Po kilku godzinach spędzonych w karczmie Denshi zmuszony był wrócić do domu... Nie lubił swojego domu. Nie miał matki, podobno
umarła przy porodzie. Zawsze tracił uśmiech i cały wewnętrzny ogień zbliżając się do tego strasznego miejsca.
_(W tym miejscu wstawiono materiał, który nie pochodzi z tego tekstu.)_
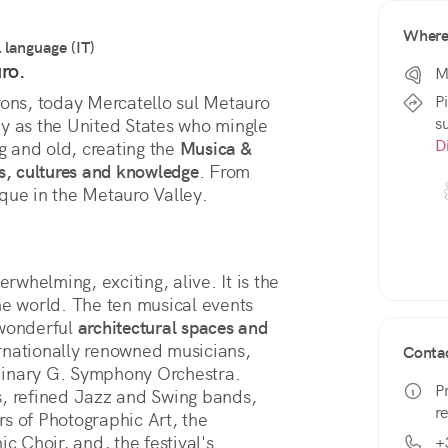
Wher
l language (IT)
ro.
M
P
rons, today Mercatello sul Metauro 
s
y as the United States who mingle 
D
g and old, creating the 
Musica & 
s, cultures and knowledge
. From 
nique in the Metauro Valley.
verwhelming, exciting, alive. It is the 
he world. The ten musical events 
wonderful 
architectural spaces and 
ternationally renowned musicians, 
Conta
dinary G. Symphony Orchestra. 
P
s, refined Jazz and Swing bands, 
r
of Photographic Art, the 
c Choir, and, the festival's 
+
Jego ojciec nie wiedząc
czemu był dla niego strasznie niemiły, krzyczał, zdarzało się, że nawet go bił. Wziął głęboki oddech otworzywszy bramę ruszył niepewnym
krokiem w stronę drzwi wejściowych.
- Gdzieś tyle był?! Już prawie świt! - Powitał młodzieńca ojciec.
- B-byłem na polowaniu z dziadkiem, a potem poszedłem na konkurs talentów w karczmie.. - Powiedział pod nosem Ritto, czując, że zaraz
wydarzy się coś bardzo niedobrego.
Ojciec westchnął... Po chwili ciszy..
- Dobra, zejdź mi z oczu potworze - powiedział ze łzami w oczach z ledwością powstrzymując się od płaczu Genal (Ojciec Denshiego)
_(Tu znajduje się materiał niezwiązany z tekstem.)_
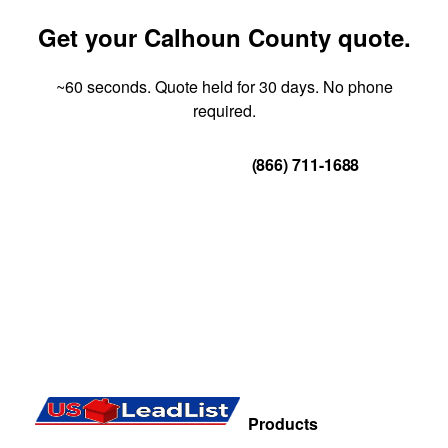
Get your Calhoun County quote.
~60 seconds. Quote held for 30 days. No phone
required.
Get Your Quote
(866) 711-1688
Products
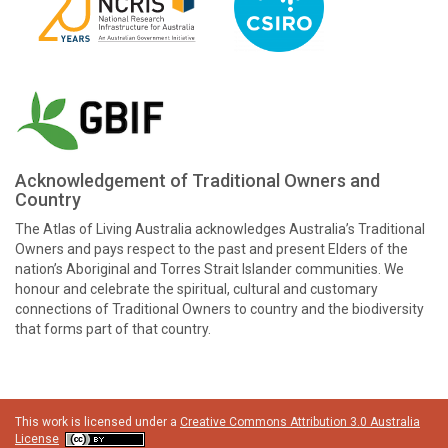
Acknowledgement of Traditional Owners and
Country
The Atlas of Living Australia acknowledges Australia’s Traditional
Owners and pays respect to the past and present Elders of the
nation’s Aboriginal and Torres Strait Islander communities. We
honour and celebrate the spiritual, cultural and customary
connections of Traditional Owners to country and the biodiversity
that forms part of that country.
This work is licensed under a
Creative Commons Attribution 3.0 Australia
License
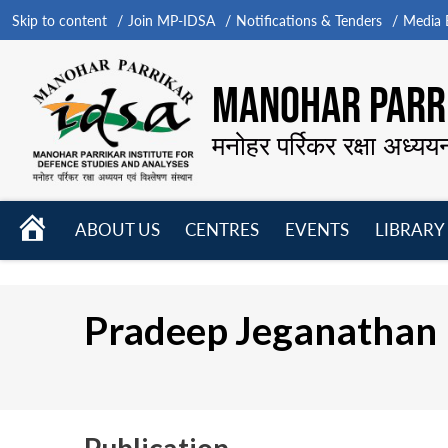
Skip to content
Join MP-IDSA
Notifications & Tenders
Media B
MANOHAR PARRI
मनोहर पर्रिकर रक्षा अध्यय
HOME
ABOUT US
CENTRES
EVENTS
LIBRARY
Open
Open
Open
menu
menu
menu
Pradeep Jeganathan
Jako, że młodzieniec był niesamowicie uczuciowy i nie potrafił patrzeć jak ktoś cierpi (Pewnie teraz sobie myślicie.. ''Ale to nielogiczne..
Przecież jest wampirem'' otóż Denshi zachowuje się w ten sposób, bo tak uczył go jego dziadek.) Podszedł powoli do ojca i cały czas
zadając sobie pytanie. ~ Dlaczego on nazwał mnie potworem? ~ zapytał się...
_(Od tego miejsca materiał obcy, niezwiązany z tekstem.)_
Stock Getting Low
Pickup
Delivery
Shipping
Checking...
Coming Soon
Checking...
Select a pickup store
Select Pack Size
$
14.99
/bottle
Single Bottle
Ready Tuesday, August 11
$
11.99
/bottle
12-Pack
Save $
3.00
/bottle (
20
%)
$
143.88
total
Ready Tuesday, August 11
- Tato, wszystko w porządku? Co się stało? - Znów niepewnie i w gotowości do obrony.
- Co ty tu jeszcze robisz?! Wynoś się! - Krzyknął rozpaczliwie ojciec z policzkami zalanymi łzami...
Rittoru spuścił głowę i powoli zbliżał się do wyjścia, kiedy nagle ktoś chwycił go za ramie. To był ojciec.
- Poczekaj... Chyba nie warto tego więcej przed Tobą ukrywać.. Jesteś już dużym chłopcem. - Po tych słowach pogładził syna po głowie i
uśmiechnął się, co według młodego było zupełnie niemożliwe... Kontynuował
- Pewnie wiesz, że Twoja mama umarła przy porodzie, prawda? Nie odpowiadaj... Bardzo kochaliśmy się z Leldą (mama Ritto) i tak
poczęliśmy Cię. Nigdy nie byłem aż tak szczęśliwy. - Oczy ojca rozmarzyły się - Pewnej nocy Twoja mama poroniła. Oczekiwałem tego
momentu od kiedy dowiedziałem się, że jest w ciąży. - Tutaj mina ojca zrzedła - Przyszedł lekarz i zaczął swoje działania. Po jakimś czasie
wyszła główka i w końcu mama trzymała Cię na rękach. To był wspaniały widok. Jednak szybko się to skończyło... - Oczy Genala poczęły
niemalże płonąć - Przestałeś płakać... Twoje oczy zaświeciły się na jaskrawy, czerwony kolor i rzuciłeś się na Leldę zabijając ją własnymi
rękoma...- Ojciec wpadł w płacz..
Rittoru słysząc ostatnie słowa oniemiał. Jego oczy się poszerzyły, serce poczęło szybciej walić, a on sam zbladł jeszcze bardziej i
skamieniał... Nie wierzył w to co się stało. Chwilę po tym poszedł do swojego pokoju nie odrywając oczu od podłogi, spakował
najpotrzebniejsze (według niego) rzeczy do swojego materiałowego, prostego plecaka i zszedł na dół, na pierwsze piętro, gdzie ojciec dalej
klęczał na ziemi i ronił rzewne łzy chlapiąc nimi co raz to na podłogę...
- Przepraszam, obiecuję, że już nigdy nikogo nie skrzywdzę...- Powiedziawszy to wyszedł i nikt z wioski więcej go nie widział.